3087 - Modulating Non-Canonical Neddylation of TGFßRII to Enhance Radiotherapy Response in Oral Squamous Cell Carcinoma
Presenter(s)
H. L. Lee1,2, P. H. Wu3, J. F. Chiou4, C. H. Lin3, H. W. Lu5, C. C. Kuo6, Y. F. Lin7, and I. C. Lai8; 1TMU Proton Center, Taipei City, Taiwan, 2Taipei Medical University, Taipei City, Taiwan, 3Taipei Medical University Hospital, Taipei City, Taipei City, Taiwan, 4Department of Radiology, School of Medicine, College of Medicine, Taipei Medical University, Taipei, Taiwan, 5Taipei Medical University Shuang-Ho Hospital, New Taipei City, Taiwan, 6Radiation Oncology, Taipei Medical University Hospital, Taipei, Taiwan, 7Taipei Medical University, Taipei City, Taipei City, Taiwan, 8Department of Heavy Particles & Radiation Oncology, Taipei Veterans General Hospital, Taipei, Taiwan
Purpose/Objective(s): Radiotherapy is a primary treatment for oral squamous cell carcinoma (OSCC), but radioresistance often leads to treatment failure. Neddylation, a ubiquitin-like modification, plays a role in cancer progression, yet its impact on OSCC radioresistance remains unclear. This study investigates the role of neuronal precursor cell-expressed developmentally downregulated protein 8 (NEDD8) in OSCC radioresistance and evaluates the therapeutic potential of targeting non-canonical TGFß receptor type II (TGFßRII) neddylation to enhance radiosensitivity in refractory OSCC.

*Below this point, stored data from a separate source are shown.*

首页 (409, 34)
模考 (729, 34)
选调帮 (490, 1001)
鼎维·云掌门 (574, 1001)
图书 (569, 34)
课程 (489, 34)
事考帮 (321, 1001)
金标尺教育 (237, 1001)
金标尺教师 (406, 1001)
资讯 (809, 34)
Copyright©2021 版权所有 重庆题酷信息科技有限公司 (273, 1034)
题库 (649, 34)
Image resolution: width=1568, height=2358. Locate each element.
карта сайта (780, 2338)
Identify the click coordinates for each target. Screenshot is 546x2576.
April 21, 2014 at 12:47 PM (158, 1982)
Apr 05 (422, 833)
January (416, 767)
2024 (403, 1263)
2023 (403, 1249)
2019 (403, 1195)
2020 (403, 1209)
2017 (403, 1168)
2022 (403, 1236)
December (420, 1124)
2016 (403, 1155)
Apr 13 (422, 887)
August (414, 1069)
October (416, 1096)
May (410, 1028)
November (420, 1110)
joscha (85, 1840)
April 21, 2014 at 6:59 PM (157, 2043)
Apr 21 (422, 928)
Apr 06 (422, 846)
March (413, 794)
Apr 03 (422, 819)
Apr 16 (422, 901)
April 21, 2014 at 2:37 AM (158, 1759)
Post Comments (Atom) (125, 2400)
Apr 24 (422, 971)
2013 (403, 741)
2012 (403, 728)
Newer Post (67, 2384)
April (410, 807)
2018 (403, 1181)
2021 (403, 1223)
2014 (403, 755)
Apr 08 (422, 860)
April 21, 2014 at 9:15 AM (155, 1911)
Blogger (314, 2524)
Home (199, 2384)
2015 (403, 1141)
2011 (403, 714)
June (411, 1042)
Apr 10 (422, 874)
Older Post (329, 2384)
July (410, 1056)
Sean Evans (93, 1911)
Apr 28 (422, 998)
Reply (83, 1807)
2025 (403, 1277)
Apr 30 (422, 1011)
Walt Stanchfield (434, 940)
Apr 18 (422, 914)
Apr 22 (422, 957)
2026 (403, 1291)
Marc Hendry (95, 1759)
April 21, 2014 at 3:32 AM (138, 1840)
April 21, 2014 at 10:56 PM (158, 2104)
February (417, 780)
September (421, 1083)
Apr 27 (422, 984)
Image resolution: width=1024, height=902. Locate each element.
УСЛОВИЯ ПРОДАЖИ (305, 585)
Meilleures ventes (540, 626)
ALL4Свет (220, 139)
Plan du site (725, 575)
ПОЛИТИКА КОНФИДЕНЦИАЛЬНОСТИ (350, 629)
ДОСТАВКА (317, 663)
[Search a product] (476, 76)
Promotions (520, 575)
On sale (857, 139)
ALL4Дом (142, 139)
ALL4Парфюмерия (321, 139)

Materials/Methods: NEDD8 expression was analyzed in OSCC patient samples and cell lines using quantitative RT-PCR, immunohistochemistry, and Western blotting, with correlations to radiotherapy outcomes. Functional assays, including clonogenic survival and cell viability tests, assessed the effects of NEDD8 knockdown and overexpression on radiosensitivity. MLN4924, a selective NEDD8-activating enzyme (NAE) inhibitor, was used to block neddylation, and its effects on OSCC radiosensitivity were evaluated. Gene Set Enrichment Analysis (GSEA) and Western blotting examined downstream signaling alterations. To assess the role of non-canonical TGFßRII neddylation, CRISPR/Cas9 knockout of c-CBL, an E3 ligase regulating TGFßRII neddylation, was performed, followed by analyses of TGFßRII protein stability and radiation-induced cytotoxicity.
Results: NEDD8 was significantly upregulated in OSCC tumors compared to adjacent normal tissues, with higher levels correlating with reduced radiosensitivity and poorer patient outcomes. NEDD8 knockdown increased radiosensitivity, while overexpression induced resistance. MLN4924 treatment reversed radioresistance in a dose-dependent manner, restoring irradiation response in refractory OSCC cells. Mechanistic studies showed MLN4924 suppressed TGFß signaling, a pathway implicated in OSCC radioresistance. Inhibiting TGFß signaling restored radiosensitivity in NEDD8-overexpressing cells. Notably, CRISPR/Cas9-mediated c-CBL knockout destabilized and degraded TGFßRII, further enhancing radiation-induced cytotoxicity.
Conclusion:
This study identifies non-canonical TGFßRII neddylation as a key mechanism in OSCC radioresistance and demonstrates that targeting c-CBL-mediated neddylation enhances radiosensitivity. These findings suggest a promising therapeutic strategy to overcome radioresistance and improve OSCC radiotherapy outcomes.